--- Work instruction ---
Give back each line of the listing below that contains the string "with".

--- The data ---

=======

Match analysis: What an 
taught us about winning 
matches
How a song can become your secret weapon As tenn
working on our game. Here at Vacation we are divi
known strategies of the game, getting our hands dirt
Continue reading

=======

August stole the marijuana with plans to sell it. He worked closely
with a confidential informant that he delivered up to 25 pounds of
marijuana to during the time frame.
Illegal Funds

=======

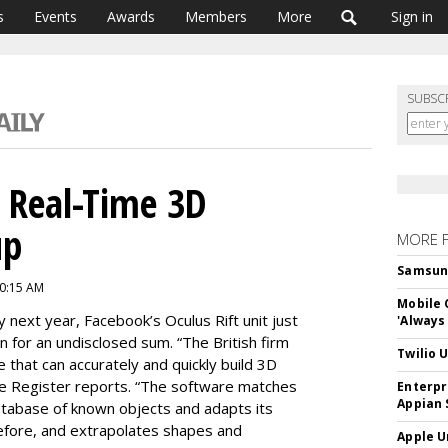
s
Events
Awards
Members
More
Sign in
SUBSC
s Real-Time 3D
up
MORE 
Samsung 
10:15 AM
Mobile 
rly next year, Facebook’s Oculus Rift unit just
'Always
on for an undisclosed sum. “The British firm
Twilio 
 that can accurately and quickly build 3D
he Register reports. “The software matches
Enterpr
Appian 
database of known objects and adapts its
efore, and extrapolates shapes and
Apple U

=======

--- Written solution ---
August stole the marijuana with plans to sell it. He worked closely
with a confidential informant that he delivered up to 25 pounds of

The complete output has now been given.